What you have to do: The output must be the data, printed exactly as written.

Exercise data:
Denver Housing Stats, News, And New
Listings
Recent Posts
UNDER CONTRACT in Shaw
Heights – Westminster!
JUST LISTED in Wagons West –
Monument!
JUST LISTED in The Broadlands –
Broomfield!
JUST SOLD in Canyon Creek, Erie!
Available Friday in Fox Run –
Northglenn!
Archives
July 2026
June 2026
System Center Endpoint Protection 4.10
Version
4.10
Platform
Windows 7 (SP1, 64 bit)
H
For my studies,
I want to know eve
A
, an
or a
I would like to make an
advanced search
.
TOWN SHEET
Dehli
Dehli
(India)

Finished task:
Denver Housing Stats, News, And New
Listings
Recent Posts
UNDER CONTRACT in Shaw
Heights – Westminster!
JUST LISTED in Wagons West –
Monument!
JUST LISTED in The Broadlands –
Broomfield!
JUST SOLD in Canyon Creek, Erie!
Available Friday in Fox Run –
Northglenn!
Archives
July 2026
June 2026
System Center Endpoint Protection 4.10
Version
4.10
Platform
Windows 7 (SP1, 64 bit)
H
For my studies,
I want to know eve
A
, an
or a
I would like to make an
advanced search
.
TOWN SHEET
Dehli
Dehli
(India)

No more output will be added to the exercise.